Mark Perlow, a partner at the law firm Dechert LLP, said the SEC had been focused on the ESG trend for several years, even if much of what it had been doing was under the radar. He echoed Snyder’s point that the SEC seemed focused on disclosures and marketing materials and that these correspondences with clients matched actual policies and procedures.
“It’s clear to us that the staff views a significant role for the securities laws and for the SEC here,” he said. “Because you’re making representations to investors about how you manage money. Of course, matching what you do to what you say is a key principle of the securities laws.”
But despite the announcement of the task force, the commissioners were not necessarily in uniform agreement on its purpose. In a joint statement released shortly after the announcement, Commissioners Hester Peirce and Elad Roisman said in many cases, the recent spate of climate-related announcements amounted to continuations of previous procedures.
They cited acting Chair Allison Herren Lee’s recent announcement that the SEC’s Division of Corporation Finance would focus more on climate-related disclosures in public company filings, but the duo stressed that the commissioners had not yet voted on new standards for climate-related disclosure. They also asserted that more exam focus on ESG and climate-related risks was only sensible with the growth of ESG-related products and strategies.

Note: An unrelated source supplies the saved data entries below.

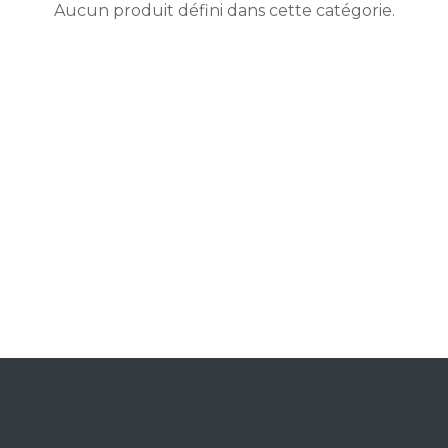
Aucun produit défini dans cette catégorie.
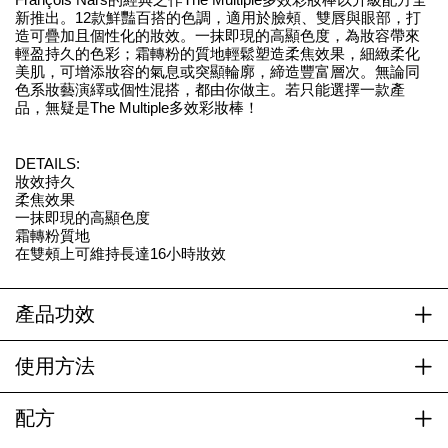
新推出。12款鮮豔百搭的色調，適用於臉頰、雙唇與眼部，打
造可疊加且個性化的妝效。一抹即現的高顯色度，為妝容帶來
輕盈持久的色彩；霜轉粉的質地輕鬆塑造柔焦效果，細緻柔化
美肌，可增添妝容的氣息或突顯輪廓，締造豐富層次。無論同
色系妝藝演繹或個性混搭，都由你做主。若只能選擇一款產
品，無疑是The Multiple多效彩妝棒！
DETAILS:
妝效持久
柔焦效果
一抹即現的高顯色度
霜轉粉質地
在雙頰上可維持長達16小時妝效
產品功效
使用方法
配方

But if the point of the new task force was to strengthen previous messaging, Roisman and Peirce found that message to be “an odd one.” They questioned whether it would be “prudent” to wait for the previously announced initiatives to run their course.

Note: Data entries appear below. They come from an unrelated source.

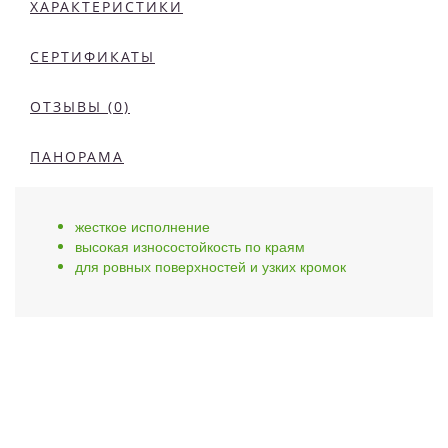
ХАРАКТЕРИСТИКИ
СЕРТИФИКАТЫ
ОТЗЫВЫ (0)
ПАНОРАМА
жесткое исполнение
высокая износостойкость по краям
для ровных поверхностей и узких кромок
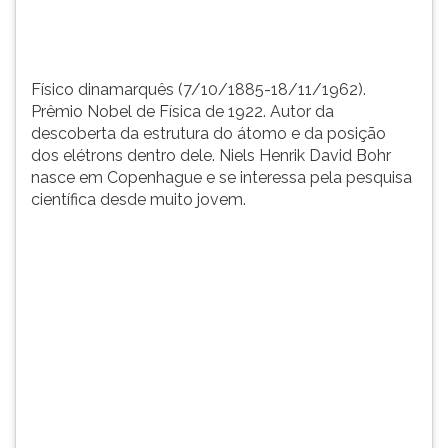
...
TAB
e
depois
F.
Físico dinamarquês (7/10/1885-18/11/1962).
Para
Prêmio Nobel de Física de 1922. Autor da
pausar
descoberta da estrutura do átomo e da posição
a
dos elétrons dentro dele. Niels Henrik David Bohr
leitura
nasce em Copenhague e se interessa pela pesquisa
pressione
científica desde muito jovem.
D
(primeira
tecla
à
esquerda
do
F),
para
continuar
pressione
G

“Better yet, shouldn’t we wait for our Corporation Finance staff to complete its assessment of our existing rules relating to ESG disclosures to find out if they are unclear or in need of updating before we announce an initiative aimed at bringing enforcement actions in this area?” the statement read. “But then maybe the Enforcement Division is merely continuing ongoing efforts with a little extra fanfare.”

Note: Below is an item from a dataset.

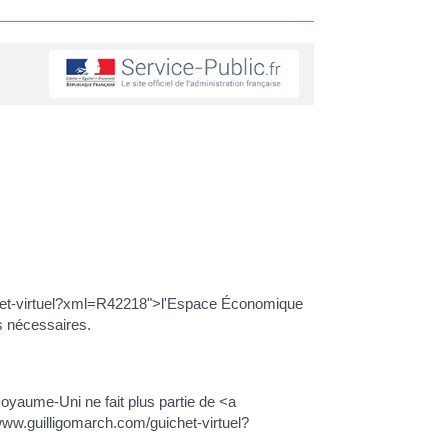
ichet-virtuel?xml=R42218">l'Espace Économique
s nécessaires.
 Royaume-Uni ne fait plus partie de <a
www.guilligomarch.com/guichet-virtuel?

SEC Chair nominee Gary Gensler made it clear that climate risk will be an important topic of consideration, during his Senate confirmation hearing earlier this week. Should he be confirmed, there may be a majority on the commission to review (and potentially amend) rules and regulations related to ESG and climate issues.
When asked whether ESG-related examinations would become a routine part of exams or be done in a “sweep” fashion, Peter Driscoll, the director of the SEC’s Division of Examinations who also spoke at the IAA conference, said they would make a determination based on their work and risk analyses prior to inspections.
“It won’t be on every exam, but to the extent it’s a prevalent piece to a particular firm, or if we see something that’s concerning from an advertising perspective, we may scope it in,” he said.